Caching
The FileCacher provides SQLite-based response caching optimized for crawler workloads. It stores HTTP responses as BLOBs in a single database with namespace-based separation, optional zstd compression (Node.js 22.15+), and LRU eviction to cap disk and memory usage.
import { FileCacher } from 'rezo/crawler'; Architecture
- Single SQLite database — All domains share one database with
namespaceas a column, preventing file descriptor exhaustion when crawling many domains - WAL journal mode — Write-Ahead Logging enables non-blocking reads during writes
- BLOB storage — Responses stored as raw binary, avoiding the 33% overhead of base64 encoding
- WITHOUT ROWID table — Primary key is
(namespace, key)for fast composite lookups - Memory-mapped I/O — 128MB mmap for fast reads on supported systems
- LRU eviction — Oldest entries evicted when
maxEntriesis exceeded
Creating a FileCacher
const cache = await FileCacher.create({
cacheDir: '/tmp/my-crawler/cache', // Database directory (default: '/tmp/rezo-crawler/cache')
dbFileName: 'cache.db', // Database filename (default: 'cache.db')
ttl: 86400000, // Default TTL in ms (default: 7 days)
compression: true, // Enable zstd compression (default: false)

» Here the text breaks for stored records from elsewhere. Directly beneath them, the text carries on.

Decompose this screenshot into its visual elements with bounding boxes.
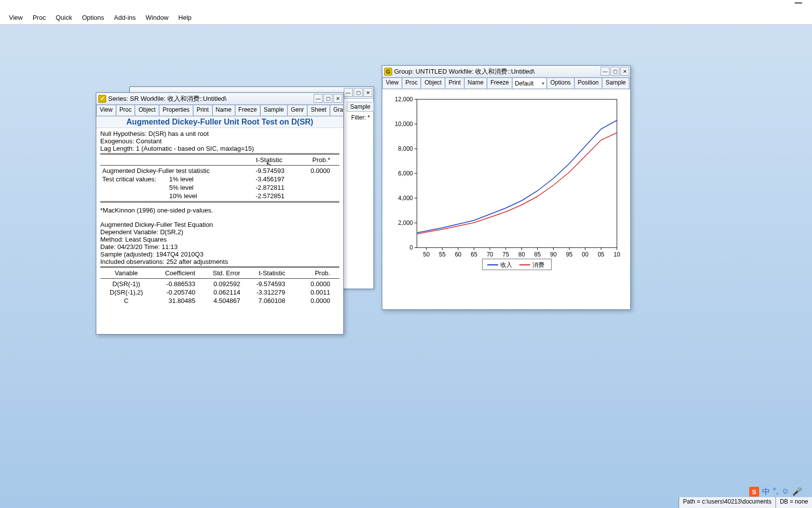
svg-text:05: 05	[598, 251, 605, 258]
svg-text:70: 70	[487, 251, 493, 258]
series-close-button[interactable]: ✕	[333, 94, 342, 103]
group-tbtn-freeze[interactable]: Freeze	[487, 78, 512, 89]
series-icon: ✓	[98, 95, 106, 103]
status-bar: Path = c:\users\40213\documents DB = non…	[0, 497, 812, 508]
menu-proc[interactable]: Proc	[28, 12, 51, 23]
ime-lang[interactable]: 中	[762, 487, 770, 497]
line-chart: 02,0004,0006,0008,00010,00012,0005055606…	[390, 94, 624, 302]
results-rows: D(SR(-1))-0.8865330.092592-9.5745930.000…	[100, 280, 332, 305]
series-tbtn-sample[interactable]: Sample	[260, 105, 287, 116]
series-tbtn-print[interactable]: Print	[193, 105, 212, 116]
sogou-icon[interactable]: S	[749, 487, 759, 497]
main-menubar: ViewProcQuickOptionsAdd-insWindowHelp	[0, 11, 812, 25]
series-tbtn-name[interactable]: Name	[212, 105, 235, 116]
series-tbtn-view[interactable]: View	[96, 105, 116, 116]
group-icon: G	[384, 68, 392, 76]
ime-mic-icon[interactable]: 🎤	[792, 487, 802, 497]
svg-text:12,000: 12,000	[395, 96, 413, 103]
group-minimize-button[interactable]: —	[601, 67, 609, 76]
svg-rect-0	[417, 99, 617, 248]
svg-text:4,000: 4,000	[398, 195, 413, 202]
eq-line: Sample (adjusted): 1947Q4 2010Q3	[100, 251, 339, 258]
svg-text:90: 90	[550, 251, 557, 258]
series-tbtn-sheet[interactable]: Sheet	[307, 105, 329, 116]
eq-line: Method: Least Squares	[100, 236, 339, 243]
group-tbtn-print[interactable]: Print	[445, 78, 464, 89]
group-close-button[interactable]: ✕	[620, 67, 629, 76]
svg-text:50: 50	[423, 251, 430, 258]
eq-line: Date: 04/23/20 Time: 11:13	[100, 243, 339, 251]
adf-stat-table: Augmented Dickey-Fuller test statistic-9…	[100, 167, 332, 200]
svg-text:55: 55	[439, 251, 446, 258]
group-title: Group: UNTITLED Workfile: 收入和消费::Untitle…	[394, 67, 534, 76]
bg-maximize-button[interactable]: ▢	[354, 88, 363, 97]
menu-quick[interactable]: Quick	[51, 12, 77, 23]
svg-text:85: 85	[534, 251, 541, 258]
chart-area: 02,0004,0006,0008,00010,00012,0005055606…	[382, 89, 630, 309]
lag-length-line: Lag Length: 1 (Automatic - based on SIC,…	[100, 145, 339, 152]
group-tbtn-view[interactable]: View	[382, 78, 402, 89]
results-header: VariableCoefficientStd. Errort-Statistic…	[100, 269, 332, 277]
series-tbtn-object[interactable]: Object	[135, 105, 159, 116]
group-tbtn-position[interactable]: Position	[574, 78, 603, 89]
app-minimize-icon[interactable]	[795, 2, 802, 3]
ime-indicator[interactable]: S 中 °, ☺ 🎤	[749, 487, 802, 497]
series-tbtn-proc[interactable]: Proc	[116, 105, 135, 116]
menu-view[interactable]: View	[4, 12, 28, 23]
svg-text:2,000: 2,000	[398, 219, 413, 226]
group-maximize-button[interactable]: ▢	[610, 67, 619, 76]
svg-text:收入: 收入	[500, 261, 512, 268]
group-window: G Group: UNTITLED Workfile: 收入和消费::Untit…	[382, 65, 631, 310]
menu-options[interactable]: Options	[77, 12, 109, 23]
eq-line: Included observations: 252 after adjustm…	[100, 258, 339, 265]
bg-filter-label: Filter: *	[351, 114, 370, 121]
series-minimize-button[interactable]: —	[314, 94, 323, 103]
group-titlebar[interactable]: G Group: UNTITLED Workfile: 收入和消费::Untit…	[382, 66, 630, 78]
null-hypothesis: Null Hypothesis: D(SR) has a unit root	[100, 130, 339, 137]
mackinnon-note: *MacKinnon (1996) one-sided p-values.	[100, 207, 339, 214]
menu-help[interactable]: Help	[173, 12, 197, 23]
table-row: D(SR(-1),2)-0.2057400.062114-3.3122790.0…	[100, 288, 332, 296]
menu-add-ins[interactable]: Add-ins	[109, 12, 141, 23]
title-strip	[0, 0, 812, 11]
group-tbtn-sample[interactable]: Sample	[602, 78, 629, 89]
bg-minimize-button[interactable]: —	[344, 88, 353, 97]
group-tbtn-sh[interactable]: Sh	[629, 78, 630, 89]
group-tbtn-object[interactable]: Object	[421, 78, 445, 89]
svg-text:0: 0	[409, 244, 413, 251]
series-tbtn-graph[interactable]: Graph	[330, 105, 343, 116]
svg-text:95: 95	[566, 251, 573, 258]
group-tbtn-options[interactable]: Options	[547, 78, 574, 89]
ime-smiley-icon[interactable]: ☺	[781, 487, 789, 497]
series-tbtn-properties[interactable]: Properties	[159, 105, 193, 116]
svg-text:00: 00	[582, 251, 589, 258]
status-db: DB = none	[775, 497, 812, 508]
status-path: Path = c:\users\40213\documents	[679, 497, 775, 508]
ime-punct-icon[interactable]: °,	[773, 487, 778, 497]
svg-text:65: 65	[471, 251, 478, 258]
svg-text:10: 10	[613, 251, 620, 258]
series-maximize-button[interactable]: ▢	[324, 94, 332, 103]
svg-text:8,000: 8,000	[398, 145, 413, 152]
svg-text:80: 80	[518, 251, 525, 258]
series-toolbar: ViewProcObjectPropertiesPrintNameFreezeS…	[96, 105, 343, 117]
bg-sample-button[interactable]: Sample	[347, 102, 374, 112]
series-content: Null Hypothesis: D(SR) has a unit root E…	[96, 128, 343, 345]
group-style-combo[interactable]: Default	[512, 78, 547, 89]
exogenous-line: Exogenous: Constant	[100, 137, 339, 145]
series-window: ✓ Series: SR Workfile: 收入和消费::Untitled\ …	[96, 92, 344, 335]
eq-line: Augmented Dickey-Fuller Test Equation	[100, 221, 339, 228]
series-tbtn-freeze[interactable]: Freeze	[235, 105, 260, 116]
menu-window[interactable]: Window	[141, 12, 173, 23]
series-titlebar[interactable]: ✓ Series: SR Workfile: 收入和消费::Untitled\ …	[96, 93, 343, 105]
adf-heading: Augmented Dickey-Fuller Unit Root Test o…	[96, 117, 343, 128]
series-tbtn-genr[interactable]: Genr	[287, 105, 308, 116]
svg-text:75: 75	[502, 251, 509, 258]
svg-text:6,000: 6,000	[398, 170, 413, 177]
svg-text:10,000: 10,000	[395, 121, 413, 127]
series-title: Series: SR Workfile: 收入和消费::Untitled\	[108, 94, 227, 103]
group-tbtn-proc[interactable]: Proc	[402, 78, 421, 89]
eq-line: Dependent Variable: D(SR,2)	[100, 228, 339, 236]
group-tbtn-name[interactable]: Name	[464, 78, 487, 89]
bg-close-button[interactable]: ✕	[364, 88, 372, 97]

maxEntries: 100000 // Max entries before LRU eviction (default: 100,000)
}); Compression
When compression: true is set, responses are compressed with zstd before storage. This requires Node.js 22.15+ which ships native zlib.zstdCompressSync() and zlib.zstdDecompressSync(). On older Node.js versions, compression is silently disabled and data is stored uncompressed.
Storing Responses
set()
Store a single value with optional TTL and namespace:
// Store a response
await cache.set('https://example.com/page1', {
html: '<html>...</html>',
status: 200,
headers: { 'content-type': 'text/html' }
});
// Store with custom TTL (1 hour)
await cache.set('https://example.com/page1', responseData, 3600000);
// Store in a domain namespace
await cache.set('https://example.com/page1', responseData, undefined, 'example.com'); Values are JSON-serialized before storage, so any JSON-compatible type works.
setMany()
Store multiple entries in a single transaction for better throughput:
await cache.setMany([
{ key: 'https://example.com/page1', value: response1 },
{ key: 'https://example.com/page2', value: response2, ttl: 3600000 },
{ key: 'https://example.com/page3', value: response3 }
], 'example.com'); Retrieving Cached Data
get()
Retrieve a cached value. Returns null if the key does not exist or has expired:
const data = await cache.get<{ html: string; status: number }>(
'https://example.com/page1',
'example.com'
);
if (data) {
console.log(data.html);
console.log(data.status);
} else {
// Not cached or expired
} Expired entries are automatically deleted on access.
has()
Check if a key exists and is not expired without retrieving the full value:
const exists = await cache.has('https://example.com/page1', 'example.com'); hasMany()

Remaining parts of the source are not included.